The lines to repeat are those below from the one containing "أفضل محل تنجيد كنب وتفصيل غرف نوم في أبوظبي" down to the one containing "أبوظبي رمزاً للأناقة،", both included; reproduce them exactly and nothing else.

[Saved data entries]
▬▬▬▬▬▬▬▬▬▬

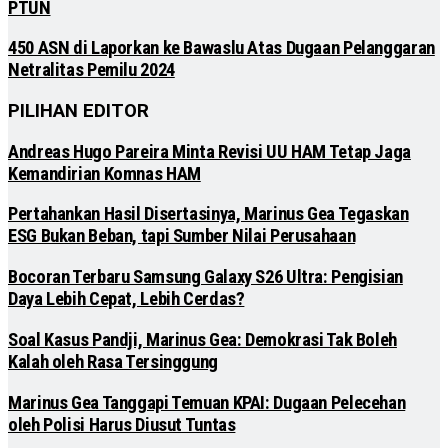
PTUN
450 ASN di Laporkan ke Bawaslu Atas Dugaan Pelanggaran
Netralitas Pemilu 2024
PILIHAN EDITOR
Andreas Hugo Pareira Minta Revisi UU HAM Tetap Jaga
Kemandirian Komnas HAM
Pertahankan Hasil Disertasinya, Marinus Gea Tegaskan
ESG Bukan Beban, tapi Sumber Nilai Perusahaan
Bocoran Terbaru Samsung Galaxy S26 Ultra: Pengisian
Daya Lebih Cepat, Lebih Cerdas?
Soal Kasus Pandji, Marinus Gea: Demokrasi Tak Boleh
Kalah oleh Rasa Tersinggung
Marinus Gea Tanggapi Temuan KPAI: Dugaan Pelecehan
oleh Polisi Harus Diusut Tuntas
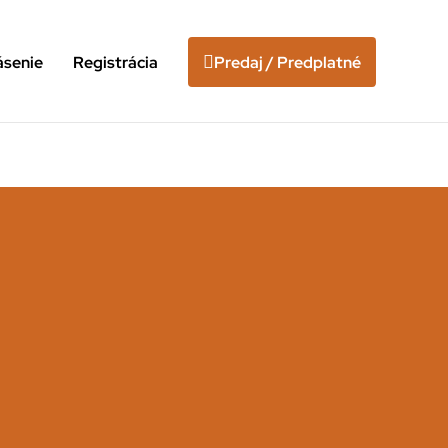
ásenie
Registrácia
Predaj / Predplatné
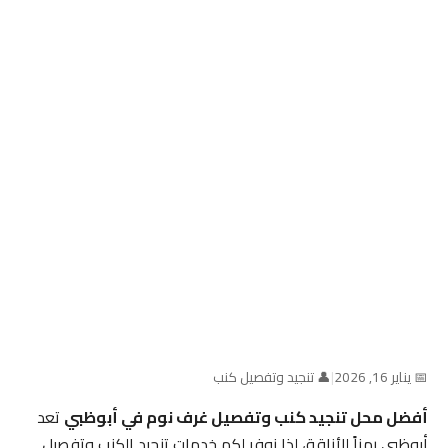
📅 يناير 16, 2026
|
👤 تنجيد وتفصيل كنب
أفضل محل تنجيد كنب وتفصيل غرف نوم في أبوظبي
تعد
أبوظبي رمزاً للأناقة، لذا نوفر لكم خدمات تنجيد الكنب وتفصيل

▬▬▬▬▬▬▬▬▬▬

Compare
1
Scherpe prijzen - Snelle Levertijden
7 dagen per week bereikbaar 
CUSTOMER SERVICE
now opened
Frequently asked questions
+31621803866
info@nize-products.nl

▬▬▬▬▬▬▬▬▬▬

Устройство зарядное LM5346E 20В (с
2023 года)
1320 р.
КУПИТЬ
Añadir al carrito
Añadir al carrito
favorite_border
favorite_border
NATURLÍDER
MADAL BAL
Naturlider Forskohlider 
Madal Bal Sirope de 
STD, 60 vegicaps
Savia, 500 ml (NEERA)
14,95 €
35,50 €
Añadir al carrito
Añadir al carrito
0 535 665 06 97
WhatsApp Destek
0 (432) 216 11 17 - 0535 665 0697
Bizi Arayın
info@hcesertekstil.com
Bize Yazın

▬▬▬▬▬▬▬▬▬▬

Answer below
أفضل محل تنجيد كنب وتفصيل غرف نوم في أبوظبي
تعد
أبوظبي رمزاً للأناقة، لذا نوفر لكم خدمات تنجيد الكنب وتفصيل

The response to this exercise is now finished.